La Cgil dà il via a 4 referendum, nel mirino il Jobs act: quali sono le norme contestate

Una delegazione della Cgil con il segretario generale, Landini ha depositato oggi in Cassazione quattro quesiti referendari sui temi del lavoro. Nel mirino soprattutto il Jobs act. Tre i temi e quattro i quesiti. I primi due sui licenziamenti (uno sul superamento del contratto a tutele crescenti e l’altro sull’indennizzo nelle piccole imprese, previsti dal Jobs act); il terzo sulla reintroduzione delle causali per i contratti a termine (in questo caso il riferimento legislativo è ad una delega del Jobs act ma anche alla norma introdotta dal governo Meloni che lascia alle parti individuali la possibilità di indicare esigenze di natura tecnica, organizzativa o produttiva); il quarto è relativo agli appalti, sulla responsabilità del committente sugli infortuni.

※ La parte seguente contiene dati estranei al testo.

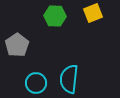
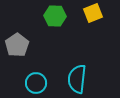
cyan semicircle: moved 8 px right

Landini: 500.000 firme entro l’estate per il referendum

«Aspettiamo l’uscita formale sulla gazzetta ufficiale dei quesiti che abbiamo presentato ma pensiamo di poter raccogliere le 500.000 firme necessarie per il referendum entro l’estate» ha detto il numero uno della Cgil, dopo aver presentato in Cassazione i quesiti. L’obiettivo è votare nella primavera del 2025.

Cosa è il Jobs Act

La locuzione Jobs Act indica informalmente una riforma del diritto del lavoro in Italia volta a flessibilizzare il mercato del lavoro. Promossa e attuata dal governo Renzi attraverso l’emanazione di diversi provvedimenti legislativi, è stata completata nel 2016. Il Jobs act, entrato in vigore il 7 marzo 2015 ha introdotto il contratto a tempo indeterminato a tutele crescenti in relazione all’anzianità di servizio. E in casi di licenziamento illegittimo ha previsto il superamento del reintegro nel posto di lavoro, sostituito da un indennizzo economico commisurato, appunto, all’anzianità (da un minimo di 4 ad un massimo di 24 mensilità).

I contenuti principali

I contenuti principali del Jobs act sono: l’introduzione del contratto a tempo indeterminato a tutele crescenti e la possibilità da parte del datore di lavoro di licenziare un lavoratore dipendente senza giusta causa, prevedendo l’applicazione dell’articolo 18 dello statuto dei lavoratori dopo i primi tre anni di rapporto, ma la reintegrazione nel posto di lavoro viene limitata ad alcuni casi particolari, venendo sostituita in generale dal diritto ad ottenere una indennità a titolo di risarcimento; i contratti a tempo determinato possono essere prorogati fino ad un massimo di 5 volte (alla sesta proroga scatta l’assunzione a tempo indeterminato; la creazione della NASpI (Nuova Assicurazione Sociale per l’Impiego); un piano di incentivi e decontribuzione per le imprese per favorire le assunzioni a tempo indeterminato.